I wrote a letter to myself on the 10th of March, drawing on the work of David Whyte, and which may be the closest to a personal credo that I have right now. [With the proviso that I reserve the right to change my mind every day for the rest of my life.]

You are assembling something, and just because you can’t see it whole yet, can’t see what it is, does not mean that it is not something whole or beautiful, or maybe for a moment profound.
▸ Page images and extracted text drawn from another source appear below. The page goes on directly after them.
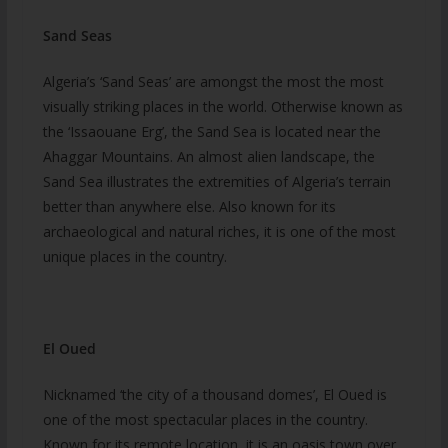
Sand Seas
Algeria’s ‘Sand Seas’ are amongst the most the most
visually striking places in the world. Otherwise known as
the ‘Issaouane Erg’, the Sand Sea is located near the
Ahaggar Mountains. An almost alien landscape, the
Sand Sea illustrates the extremities of Algeria’s terrain
better than anywhere else. Also known for its
archaeological and natural riches, it is one of the most
unique places in the country.
El Oued
Nicknamed ‘the city of a thousand domes’, El Oued is
one of the most spectacular places in the country.
Known for its remote location, it is an oasis town over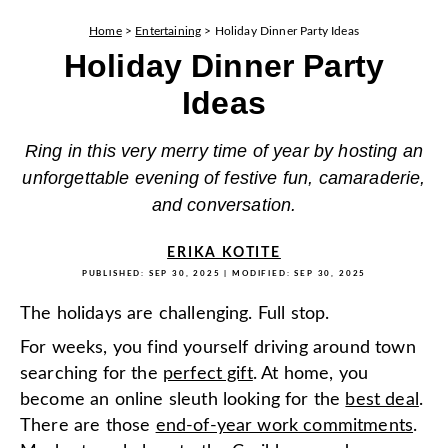
Home
>
Entertaining
>
Holiday Dinner Party Ideas
Holiday Dinner Party
Ideas
Ring in this very merry time of year by hosting an
unforgettable evening of festive fun, camaraderie,
and conversation.
ERIKA KOTITE
PUBLISHED:
SEP 30, 2025
| MODIFIED:
SEP 30, 2025
The holidays are challenging. Full stop.
For weeks, you find yourself driving around town
searching for the
perfect gift
. At home, you
become an online sleuth looking for the
best deal
.
There are those
end-of-year work commitments
.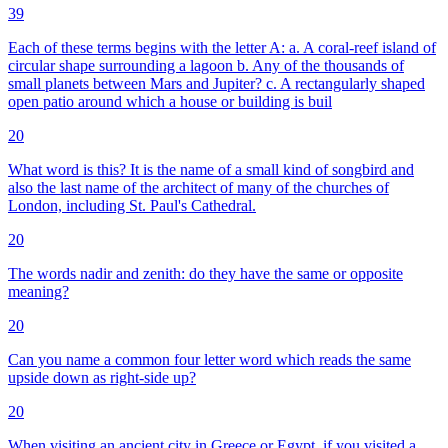
39
Each of these terms begins with the letter A: a. A coral-reef island of
circular shape surrounding a lagoon b. Any of the thousands of
small planets between Mars and Jupiter? c. A rectangularly shaped
open patio around which a house or building is buil
20
What word is this? It is the name of a small kind of songbird and
also the last name of the architect of many of the churches of
London, including St. Paul's Cathedral.
20
The words nadir and zenith: do they have the same or opposite
meaning?
20
Can you name a common four letter word which reads the same
upside down as right-side up?
20
When visiting an ancient city in Greece or Egypt, if you visited a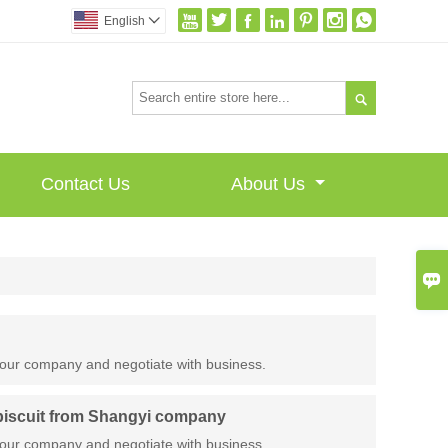







English


Contact Us
About Us

our company and negotiate with business.
 biscuit from Shangyi company
our company and negotiate with business.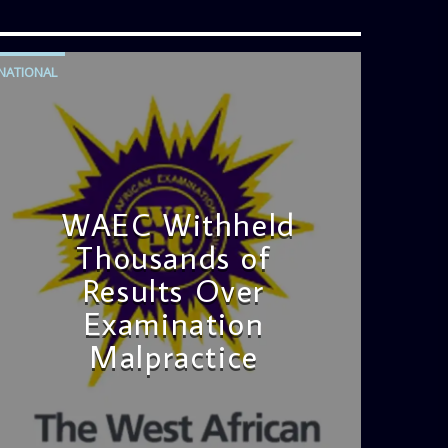
NATIONAL
WAEC Withheld
Thousands of
Results Over
Examination
Malpractice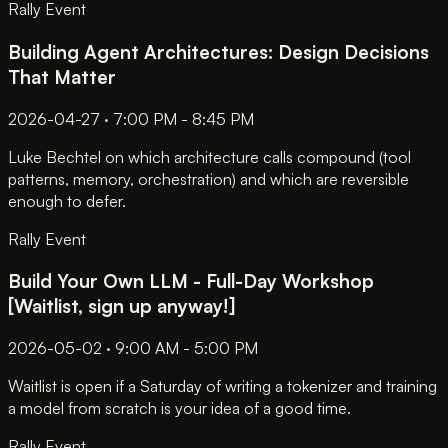
Rally Event
Building Agent Architectures: Design Decisions
That Matter
2026-04-27 · 7:00 PM - 8:45 PM
Luke Bechtel on which architecture calls compound (tool
patterns, memory, orchestration) and which are reversible
enough to defer.
Rally Event
Build Your Own LLM - Full-Day Workshop
[Waitlist, sign up anyway!]
2026-05-02 · 9:00 AM - 5:00 PM
Waitlist is open if a Saturday of writing a tokenizer and training
a model from scratch is your idea of a good time.
Rally Event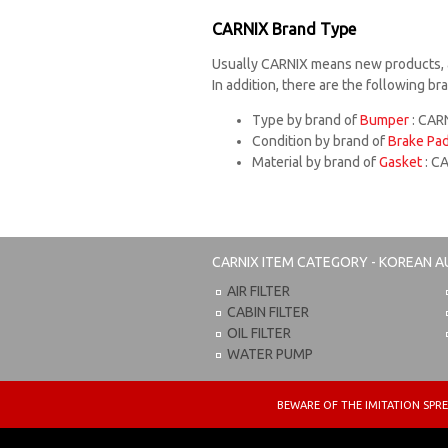
CARNIX Brand Type
Usually CARNIX means new products, 
In addition, there are the following b
Type by brand of
Bumper
: CARN
Condition by brand of
Brake Pa
Material by brand of
Gasket
: C
CARNIX
ITEM CATEGORY - KOREAN A
AIR FILTER
CABIN FILTER
OIL FILTER
WATER PUMP
BEWARE OF THE IMITATION S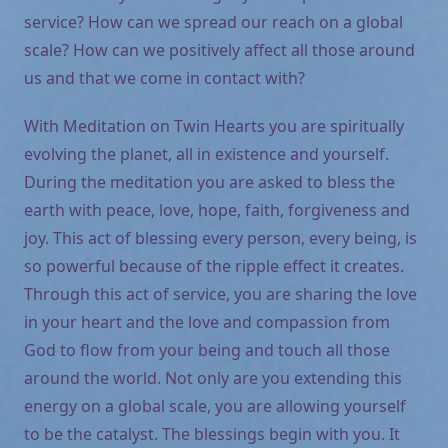
service? How can we spread our reach on a global
scale? How can we positively affect all those around
us and that we come in contact with?
With Meditation on Twin Hearts you are spiritually
evolving the planet, all in existence and yourself.
During the meditation you are asked to bless the
earth with peace, love, hope, faith, forgiveness and
joy. This act of blessing every person, every being, is
so powerful because of the ripple effect it creates.
Through this act of service, you are sharing the love
in your heart and the love and compassion from
God to flow from your being and touch all those
around the world. Not only are you extending this
energy on a global scale, you are allowing yourself
to be the catalyst. The blessings begin with you. It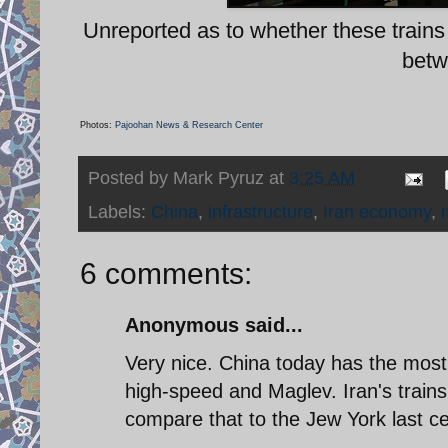
Unreported as to whether these trains a
betw
Photos:
Pajoohan News & Research Center
Posted by
Mark Pyruz
at
3:25 AM
Labels:
China
,
infrastructure
,
Iran economy
,
6 comments:
Anonymous said...
Very nice. China today has the most a
high-speed and Maglev. Iran's trains
compare that to the Jew York last c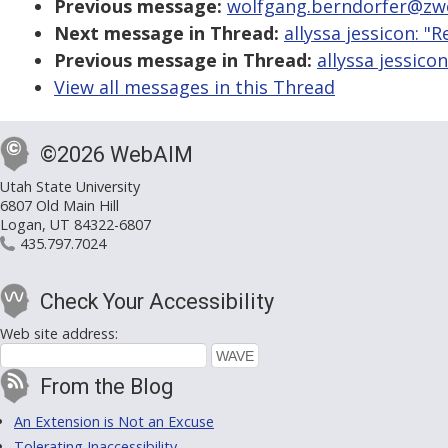
Previous message:
wolfgang.berndorfer@zwei
Next message in Thread:
allyssa jessicon: "
Previous message in Thread:
allyssa jessico
View all messages in this Thread
©2026 WebAIM
Utah State University
6807 Old Main Hill
Logan, UT 84322-6807
435.797.7024
Check Your Accessibility
Web site address:
From the Blog
An Extension is Not an Excuse
Tolerating Inaccessibility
Yesterday you wrote about the strangeness, the unfamiliarity of the ordinary. This is a fundamental perception, that we don’t know reality until we go out of ourselves to meet it; we mustn’t assume or pretend knowledge. Reality is brutal, it has hard edges, and we want it tame or knowable, but this is a failure of courage. The roughness of rock, this is part of what the mountain is. These elemental conversations. The spin and orbit of the planet, the depth of time. The seen and the unseen, the ‘tidal conversation’ in us. There is no standing still.

Any solace can only be found here. David Whyte has written that “to be consoled is to be invited onto the terrible ground of beauty upon which our inevitable disappearance stands”. So an invitation, into mystery, strangeness. Of course he expresses it so well, but if you could, if you can, this comes to what you want to express in the drawings, the paintings.